10,500ドルから反落した現在のBTC市場は「強気派」と「弱気派」に二分されており、資金逃避需要が良好な一方、ネガティブな指標も散見される。ブロックチェーンデータ企業のIntoTheBlockは、7つのコアメトリック(主要基準)の内、3つが「弱気シグナル」にあると言及した。

  • BTCアドレスの新規作成数を残高が「0」となったアドレス数が上回っている
  • 利益の出ているアドレス数の減少
  • 10万ドル以上の送金数の減少

などを主な理由として挙げている。

海外アナリストのDonAltは12日、BTC価格は7,000ドル未満のクラッシュもあり得ると指摘。ビットコインが11日に大陰線をつけた翌日の分析ということもあり、悲観的な見通しを示していた。

一方、まだ上昇トレンドは崩れていないと主張する海外トレーダーは、大局でアセンディングトライアングルの範疇にあると指摘する。

過去最大級の難易度調整

ビットコインネットワークは17日、難易度(Difficulty)調整が完了し、「+14.95%」で終えた。

これは、仮想通貨バブルと言われた2018年1月以来最大の調整幅に相当する。半減期後相場における大手マイニング業者による強気の採掘姿勢を示す一方、マイナーの収益基準となる「損益分岐点」の上昇で、中小事業者の採算割れケースも想定されるが、ハッシュレートの大幅低下が起こらなければ、すでに半減期後のフェーズを見越した最適化を終えているものとみられ、強気要素にもなり得る。

「ハッシュレート維持の背景」など、詳細については、以下の関連記事で解説している。

関連:ビットコイン、明日にも今年最大の「難易度難化予想」 中国ではファーム火災報告も

機関投資家のBTC需要

データサイトskewによれば、シカゴマーカンタイル取引所(CME)のビットコイン先物オプション市場が飛躍的な成長を見せており、2020年6月20日には2,392 BTC(約24億円)に達していたことがわかった。

2020年1月13日にローンチした同サービスだが、建玉総額は、ビットコイン半減期の5月11日の3500万ドルから6月10日の3億7000万ドルまで10倍以上の水準まで増加。2ヶ月前の25倍に達する水準となっている。

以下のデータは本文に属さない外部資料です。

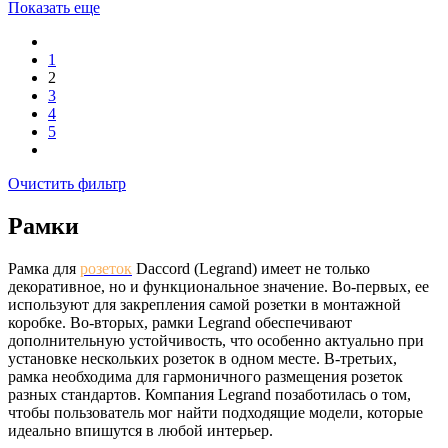
Показать еще
1
2
3
4
5
Очистить фильтр
Рамки
Рамка для
розеток
Daccord (Legrand) имеет не только
декоративное, но и функциональное значение. Во-первых, ее
используют для закрепления самой розетки в монтажной
коробке. Во-вторых, рамки Legrand обеспечивают
дополнительную устойчивость, что особенно актуально при
установке нескольких розеток в одном месте. В-третьих,
рамка необходима для гармоничного размещения розеток
разных стандартов. Компания Legrand позаботилась о том,
чтобы пользователь мог найти подходящие модели, которые
идеально впишутся в любой интерьер.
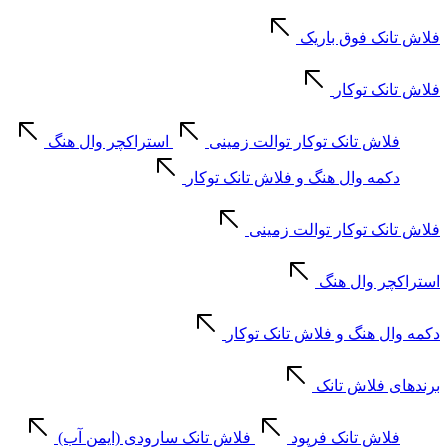
فلاش تانک فوق باریک
فلاش تانک توکار
فلاش تانک توکار توالت زمینی
استراکچر وال هنگ
دکمه وال هنگ و فلاش تانک توکار
فلاش تانک توکار توالت زمینی
استراکچر وال هنگ
دکمه وال هنگ و فلاش تانک توکار
برندهای فلاش تانک
فلاش تانک فرپود
فلاش تانک سارودی (ایمن آب)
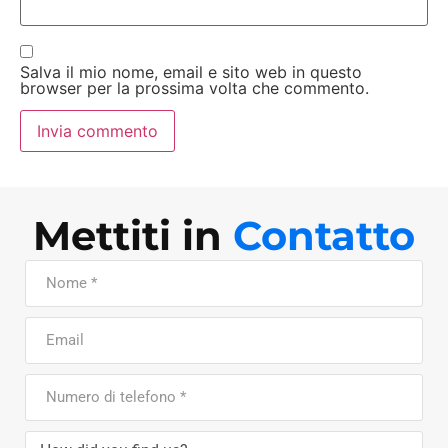
Salva il mio nome, email e sito web in questo
browser per la prossima volta che commento.
Mettiti in
Contatto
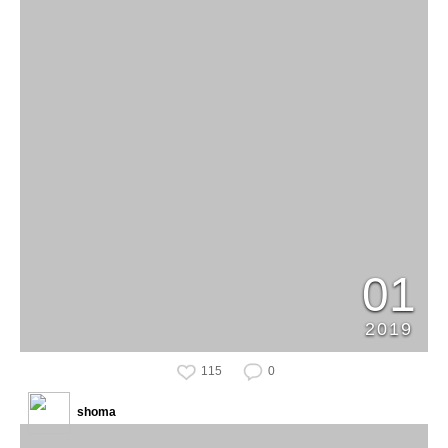
01
2019
115
0
shoma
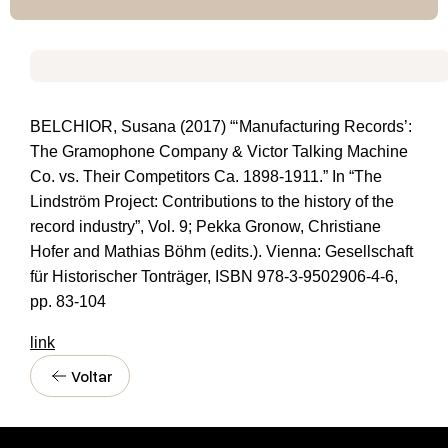
BELCHIOR, Susana (2017) “‘Manufacturing Records’:
The Gramophone Company & Victor Talking Machine
Co. vs. Their Competitors Ca. 1898-1911.” In “The
Lindström Project: Contributions to the history of the
record industry”, Vol. 9; Pekka Gronow, Christiane
Hofer and Mathias Böhm (edits.). Vienna: Gesellschaft
für Historischer Tonträger, ISBN 978-3-9502906-4-6,
pp. 83-104
link
Voltar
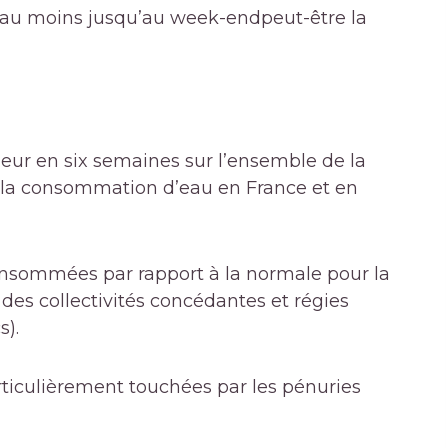
 au moins jusqu’au week-end
peut-être la
leur en six semaines sur l’ensemble de la
 la consommation d’eau en France et en
consommées par rapport à la normale pour la
des collectivités concédantes et régies
s).
articulièrement touchées par les pénuries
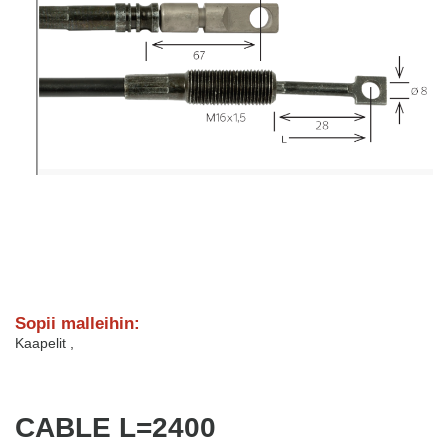
Sopii malleihin:
Kaapelit
,
CABLE L=2400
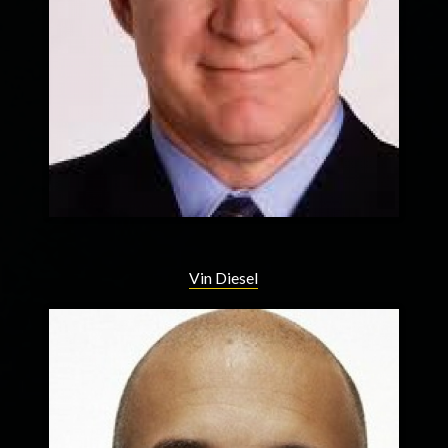
Vin Diesel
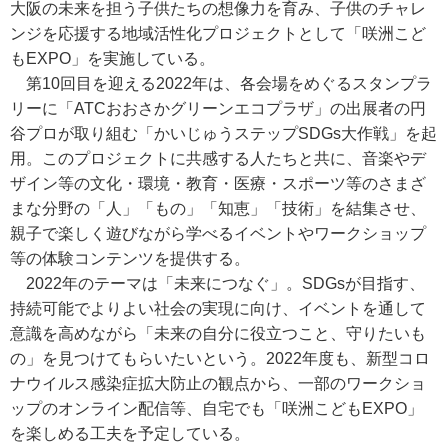
大阪の未来を担う子供たちの想像力を育み、子供のチャレ
ンジを応援する地域活性化プロジェクトとして「咲洲こど
もEXPO」を実施している。
第10回目を迎える2022年は、各会場をめぐるスタンプラ
リーに「ATCおおさかグリーンエコプラザ」の出展者の円
谷プロが取り組む「かいじゅうステップSDGs大作戦」を起
用。このプロジェクトに共感する人たちと共に、音楽やデ
ザイン等の文化・環境・教育・医療・スポーツ等のさまざ
まな分野の「人」「もの」「知恵」「技術」を結集させ、
親子で楽しく遊びながら学べるイベントやワークショップ
等の体験コンテンツを提供する。
2022年のテーマは「未来につなぐ」。SDGsが目指す、
持続可能でよりよい社会の実現に向け、イベントを通して
意識を高めながら「未来の自分に役立つこと、守りたいも
の」を見つけてもらいたいという。2022年度も、新型コロ
ナウイルス感染症拡大防止の観点から、一部のワークショ
ップのオンライン配信等、自宅でも「咲洲こどもEXPO」
を楽しめる工夫を予定している。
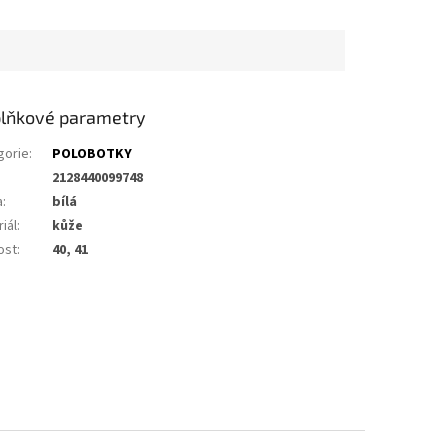
lňkové parametry
gorie
:
POLOBOTKY
2128440099748
a
:
bílá
iál
:
kůže
ost
:
40, 41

分散型金融プラットフォームではなく従来の市場であることから、ヘッジファンド及び機関投資家にとって魅力的だとされており、CMEのTim McCourtは、「新型コロナの影響で世界経済の”不確実性”が懸念されていることで、リスク管理の一環として出来高に反映されている」と指摘した。

ビットコインのオプション市場は、2016年にローンチした「Deribit」が、未決済建玉(OI)や取引量で大きなシェアを占めている。